Selberg Class- Ramanujan Conjecture The wikipedia for Selberg class L-functions (https://en.wikipedia.org/wiki/Selberg_class)
states 4 conditions:

*

*Analyticity,

*Ramanujan conjecture,

*Functional equation,

*Euler product.

I would like to get a better intuitive understanding of the Ramanujan conjecture and why it is included as a condition.
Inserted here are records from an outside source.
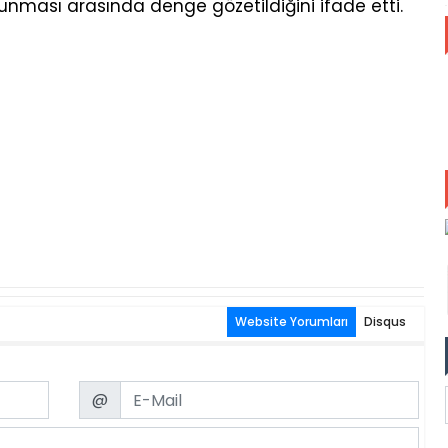
korunması arasında denge gözetildiğini ifade etti.
Website Yorumları
Disqus
Email
@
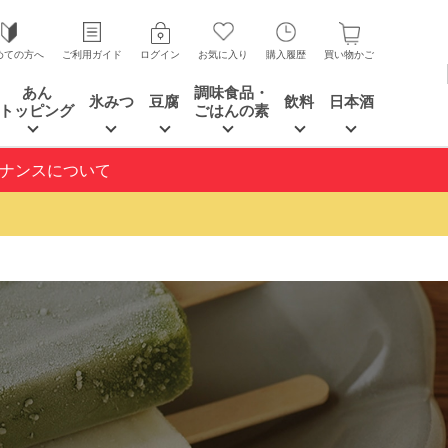
めての方へ
ご利用ガイド
ログイン
お気に入り
購入履歴
買い物かご
あん
調味食品・
氷みつ
豆腐
飲料
日本酒
トッピング
ごはんの素
テナンスについて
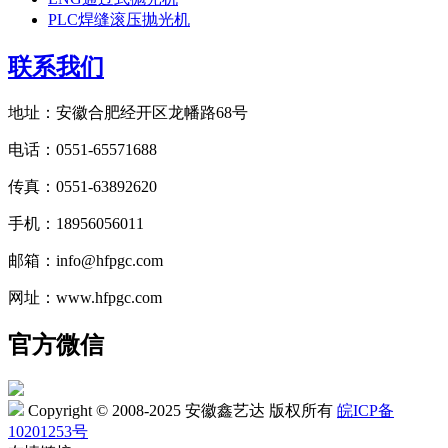
PLC焊缝滚压抛光机
联系我们
地址：安徽合肥经开区龙幡路68号
电话：0551-65571688
传真：0551-63892620
手机：18956056011
邮箱：info@hfpgc.com
网址：www.hfpgc.com
官方微信
Copyright © 2008-2025 安徽鑫艺达 版权所有
皖ICP备
10201253号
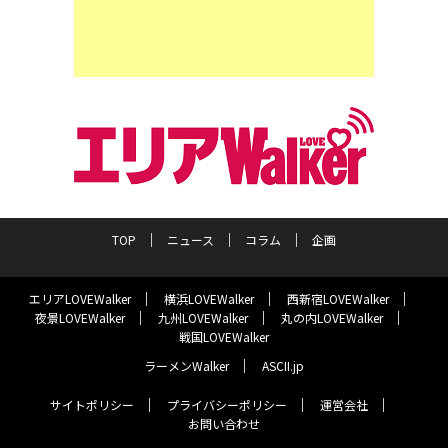
TOP
ニュース
コラム
企画
エリアLOVEWalker
横浜LOVEWalker
西新宿LOVEWalker
夜景LOVEWalker
九州LOVEWalker
丸の内LOVEWalker
戦国LOVEWalker
ラーメンWalker
ASCII.jp
サイトポリシー
プライバシーポリシー
運営会社
お問い合わせ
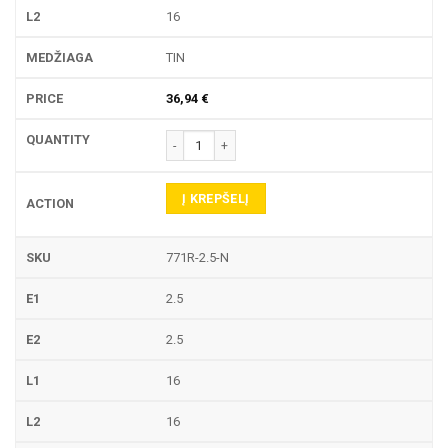
16
TIN
36,94
€
produkto kiekis: 771R TEKINIMO PLOKŠTELĖ
Į KREPŠELĮ
771R-2.5-N
2.5
2.5
16
16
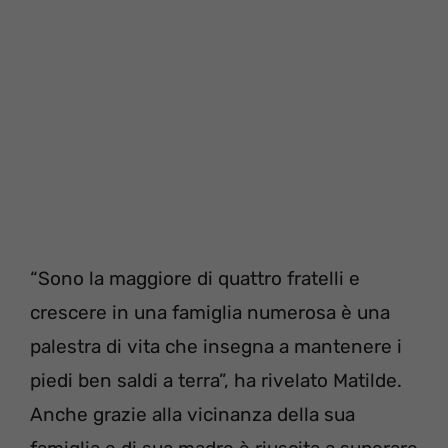
“Sono la maggiore di quattro fratelli e
crescere in una famiglia numerosa è una
palestra di vita che insegna a mantenere i
piedi ben saldi a terra”, ha rivelato Matilde.
Anche grazie alla vicinanza della sua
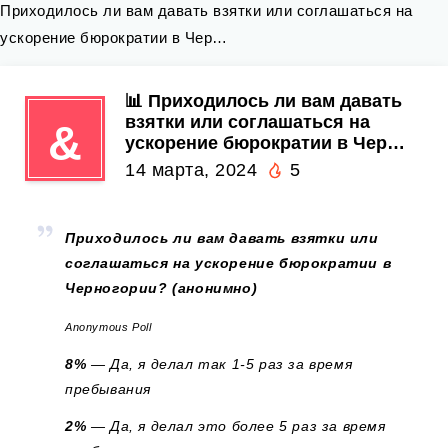
Приходилось ли вам давать взятки или соглашаться на
ускорение бюрократии в Чер…
📊 Приходилось ли вам давать
взятки или соглашаться на
&
ускорение бюрократии в Чер…
14 марта, 2024
5
Приходилось ли вам давать взятки или
соглашаться на ускорение бюрократии в
Черногории? (анонимно)
Anonymous Poll
8%
— Да, я делал так 1-5 раз за время
пребывания
2%
— Да, я делал это более 5 раз за время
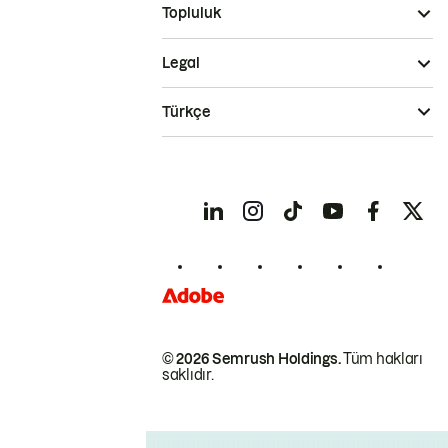
Topluluk
Legal
Türkçe
© 2026 Semrush Holdings.
Tüm hakları
saklıdır.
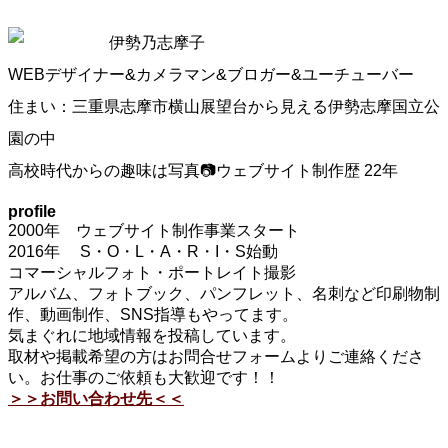
伊勢乃志摩子
WEBデザイナー&カメラマン&ブロガー&ユーチューバー
住まい：三重県志摩市横山展望台から見える伊勢志摩国立公
園の中
高校時代からの趣味は写真📷ウェブサイト制作歴 22年
profile
2000年 ウェブサイト制作事業スタート
2016年 S・O・L・A・R・I・S始動
コマーシャルフォト・ポートレイト撮影
アルバム、フォトブック、パンフレット、名刺など印刷物制
作、動画制作、SNS指導もやってます。
気まぐれに地域情報を投稿しています。
取材や掲載希望の方はお問合せフォームよりご連絡くださ
い。お仕事のご依頼も大歓迎です！！
＞＞お問い合わせ先＜＜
What properties of l-functions that violate RC but abide by the other 3 preclude RH?
 A: Try
$$F(s)=L(s+\delta,\chi_4)L(s-\delta,\chi_4)$$
where $L(s,\chi_4) = \sum_{n\ge 1}\chi_4(n)n^{-s},\chi_4(2n)=0,\chi_4(2n+1)=(-1)^n$ and $\delta\in (0,1/2)$.

*

*$F(s)$ extends to an entire function


*It has an Euler product $F(s)=\exp(\sum_{p^k} b_{p^k} p^{-sk})$ with $b_{p^k}=\frac{\chi_4(p^k)}k( p^{\delta k}+p^{-\delta k})$


*As $\Lambda(s)=\Gamma(s/2+1/2)(4/\pi)^{s/2} L(s,\chi_4) = \Lambda(1-s)$ we get the Selberg class functional equation $$\lambda(s)=\Gamma((s+\delta)/2+1/2)\Gamma((s-\delta)/2+1/2)(4/\pi)^s F(s) = \lambda(1-s)$$


*The coefficients $\chi_4(n) n^\delta\sum_{d|n} d^{-2\delta}$ aren't $O(n^\epsilon)$ so $F(s)$ doesn't satisfy the Ramanujan conjecture


*Of course the Riemann hypothesis doesn't hold for $F(s)$.
A: I've seen a lot of Dirichlet series, but I've never seen a Dirichlet series with a functional equation of the shape $s \mapsto 1-s$, an Euler product, meromorphic continuation, and no Ramanujan-Petersson conjecture... sort of.
Broadly speaking, everything that people call an $L$-function satisfies all four. We also expect that every $L$-function comes from either an automorphic form on some algebraic group, a motive, or a Galois representation (actually, we expect that every $L$-function comes from all three, one piece of the Langlands program).
For automorphic forms on $\mathrm{GL}(n, \mathbb{R})$, one can show that the Ramanujan-Petersson conjecture holds at least on average in the sense that
$$ \sum_{n \leq X} a(n)^2 \sim c X, $$
where $a(n)$ are the coefficients of the $L$-function. (I note that normalizing the functional equation to have shape $s \mapsto 1-s$ also has the effect of normalizing the coefficients). We don't actually know if the Ramanujan-Petersson conjecture holds for these $L$-functions, though we expect that it does.